If sitting all day poses such risks, some say the answer is to stand. However, abandoning one’s chair to work all day at a stand-up surface is associated with its own hazards: lower extremity discomfort and fatigue, lower extremity swelling and venous pooling, lower back pain, and entire body fatigue could be the result of excessive standing.

The risks associated with prolonged standing have prompted some to propose methods for increasing walking time over the course of the workday. Attempts have included combining a treadmill or a bicycle with a work surface. However, the health risks these methods present – in terms of eye strain and fatigue from a mismatch in support for gross and fine motor activities –outweigh any potential benefits.


A combination of sitting, standing, and moving over the course of the workday is the best way to avoid postural risk and physical comfort.

So what would be the best way to resolve this?

A third way is needed: because work requires sitting, standing, and moving, the ideal landscape of the workplace would naturally afford people choice among a variety of postures. The result is an environment that is good for both mind and body.

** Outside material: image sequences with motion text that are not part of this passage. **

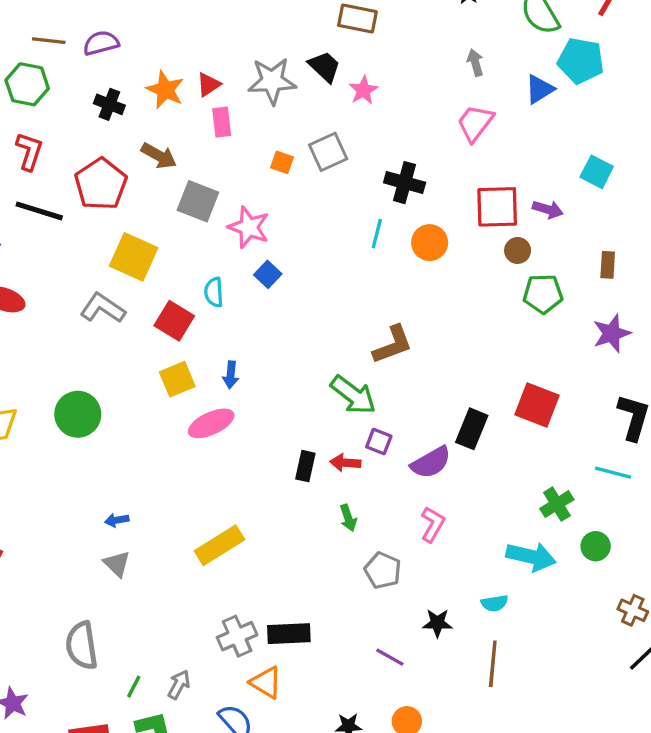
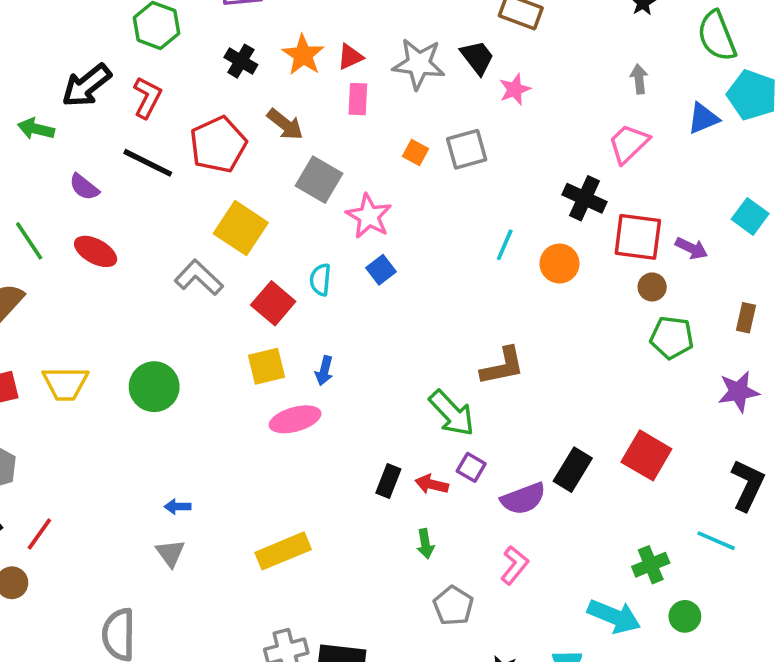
black cross: (405, 183) -> (584, 198), moved

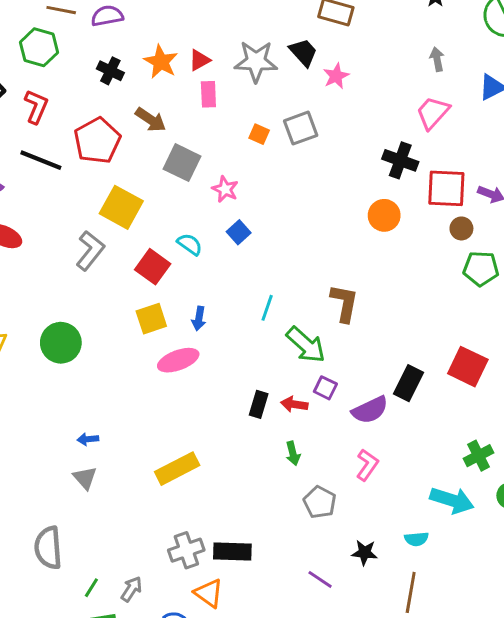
pink star: (369, 216) -> (225, 189), size x0.7
cyan line: (505, 245) -> (267, 308), moved
gray L-shape: (199, 278) -> (90, 251), turned 90
cyan semicircle: (320, 280) -> (190, 244), turned 125
brown L-shape: (503, 366) -> (344, 303), turned -63

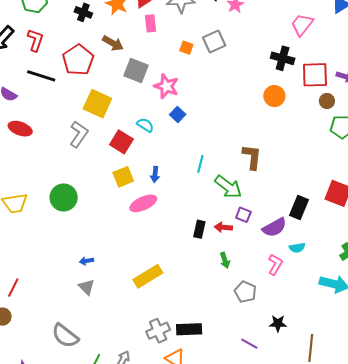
pink star: (225, 189) -> (166, 86), size x1.4
cyan semicircle: (416, 539) -> (297, 248), moved
gray semicircle: (48, 548) -> (65, 336), turned -44

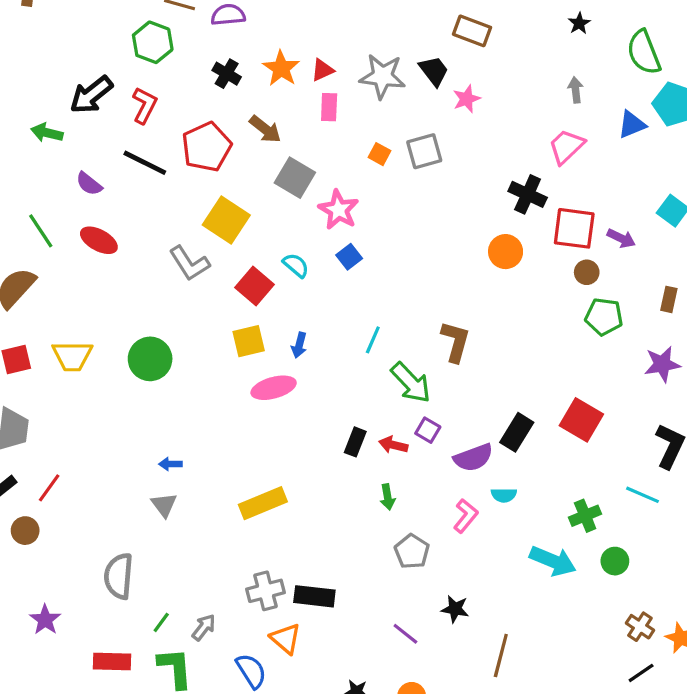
gray L-shape: (79, 134) -> (189, 263), turned 104
gray semicircle: (65, 336) -> (119, 576), turned 48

The practice of alternating between sitting and standing at work has been linked to increased HDL (good cholesterol), more frequent muscle contractions, decreased incidence of breathing difficulties, and decreased swelling of the lower limbs. Sit-to-stand practices have also been linked with helping our bodies properly express the genes necessary to build healthy muscle. Sit-to-stand work reduces low back discomfort and causes significantly less discomfort compared to sitting-only work. Importantly, sit-to-stand working seems to show little or no decrease in productivity overall compared to seated office work. As discomfort decreases, in fact, productivity should increase.

Therefore, a combination of sitting, standing, and moving over the course of the workday – and not too much of any one activity – is the best approach to managing the balance between postural risk and physical comfort. Pairing a work landscape that includes postural choices with education to help people learn how to listen to their bodies equips them to make postural change a natural part of what they do at work. Besides, height-adjustable furniture can reduce sitting time by up to 60 per cent and training on how to adjust furniture multiplies its benefits.